Il secondo motivo è legato alla sostenibilità dei bilanci delle compagnie assicurative. I rimborsi delle polizze catastrofali hanno potenzialmente tutt’altra scala rispetto a quelle tradizionali: rimborsare un’azienda a cui è crollato un capannone a seguito di un terremoto, per capirci, è generalmente molto più costoso di pagare i danni di un incidente stradale. E non solo: mentre l’incidente stradale è un evento singolo, in caso di catastrofe naturale le compagnie assicurative potrebbero ritrovarsi a erogare tanti rimborsi di grossa entità e tutti insieme.
Per quanto il costo di una polizza dipenda anche dalle caratteristiche del singolo assicurato, cioè dalla sua specifica esposizione alle catastrofi, in Italia queste polizze sono mediamente più costose che altrove anche per la scarsa propensione degli abitanti ad assicurarsi contro questi rischi: proprio perché sono pochi gli assicurati, le compagnie chiedono premi più alti in modo da avere maggiori fondi per coprire le richieste di rimborso. Con l’obbligo le cose dovrebbero cambiare, ed è possibile che nel tempo i costi per dotarsi di queste polizze scendano.
Con questo obiettivo è stata coinvolta anche SACE, società partecipata dallo Stato che tra le altre cose si occupa di assicurazioni alle imprese: semplificando molto, la legge prevede che SACE possa contribuire ai rimborsi tramite un sistema di garanzie pubbliche e riassicurazioni (cioè le assicurazioni delle assicurazioni), così che i costi non gravino del tutto sulle compagnie assicurative. La garanzia del subentro dello Stato rende questi prodotti più sostenibili per le compagnie assicurative, che possono venderle a prezzi più accessibili senza il timore concreto di fallire: ma chiaramente crea un’altra zona grigia di potenziali incertezze, poiché l’intervento di SACE sarà sottoposto a limiti e condizioni.
Il costo delle polizze, comunque, non è l’unico motivo per cui ci si assicura poco. Le persone generalmente sottovalutano la probabilità e l’impatto delle catastrofi, e in alcuni paesi europei, come l’Italia, l’educazione finanziaria è talmente scarsa che gran parte delle persone non ha le conoscenze necessarie a fare scelte economiche consapevoli e appropriate.
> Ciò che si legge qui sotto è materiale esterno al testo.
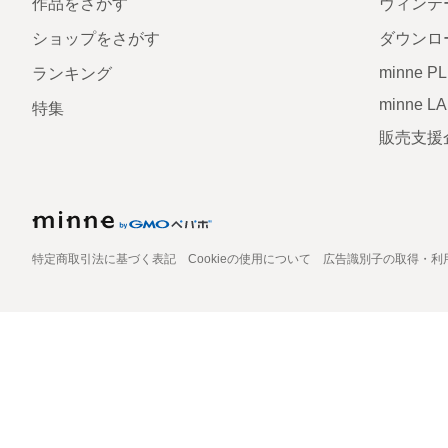
作品をさがす
ヴィンテ
ショップをさがす
ダウンロ
minne P
ランキング
minne L
特集
販売支援
特定商取引法に基づく表記
Cookieの使用について
広告識別子の取得・利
Esiste anche l’idea molto diffusa che in caso di eventi estremi lo Stato sarà sempre in grado di compensare le perdite, e quindi dotarsi di una polizza sarebbe uno spreco di soldi.
Da molti anni però è emerso chiaramente che il modo in cui i governi si fanno carico dei danni causati dalle catastrofi naturali è molto deficitario, soprattutto mentre queste diventano sempre più estreme e frequenti: le strutture pubbliche sono ben più lente delle assicurazioni nell’erogare risarcimenti e spesso la politica rappresenta un ostacolo. Senza contare che gli interventi concorrono all’aumento della spesa pubblica, altra questione citata direttamente dal governo per motivare questa norma.